> [Problem statement]:
Take the entries that follow and return exactly the lines from the one holding "demande de l'association" through the one holding "juillet 2021 afin", both included. Nothing else is needed.

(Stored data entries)
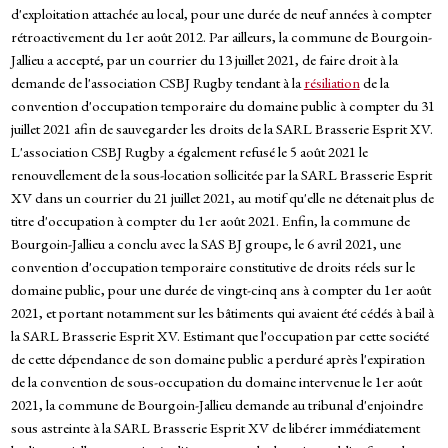
d'exploitation attachée au local, pour une durée de neuf années à compter
rétroactivement du 1er août 2012. Par ailleurs, la commune de Bourgoin-
Jallieu a accepté, par un courrier du 13 juillet 2021, de faire droit à la
demande de l'association CSBJ Rugby tendant à la
résiliation
de la
convention d'occupation temporaire du domaine public à compter du 31
juillet 2021 afin de sauvegarder les droits de la SARL Brasserie Esprit XV.
L'association CSBJ Rugby a également refusé le 5 août 2021 le
renouvellement de la sous-location sollicitée par la SARL Brasserie Esprit
XV dans un courrier du 21 juillet 2021, au motif qu'elle ne détenait plus de
titre d'occupation à compter du 1er août 2021. Enfin, la commune de
Bourgoin-Jallieu a conclu avec la SAS BJ groupe, le 6 avril 2021, une
convention d'occupation temporaire constitutive de droits réels sur le
domaine public, pour une durée de vingt-cinq ans à compter du 1er août
2021, et portant notamment sur les bâtiments qui avaient été cédés à bail à
la SARL Brasserie Esprit XV. Estimant que l'occupation par cette société
de cette dépendance de son domaine public a perduré après l'expiration
de la convention de sous-occupation du domaine intervenue le 1er août
2021, la commune de Bourgoin-Jallieu demande au tribunal d'enjoindre
sous astreinte à la SARL Brasserie Esprit XV de libérer immédiatement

> [Response to the task]:
demande de l'association CSBJ Rugby tendant à la
résiliation
de la
convention d'occupation temporaire du domaine public à compter du 31
juillet 2021 afin de sauvegarder les droits de la SARL Brasserie Esprit XV.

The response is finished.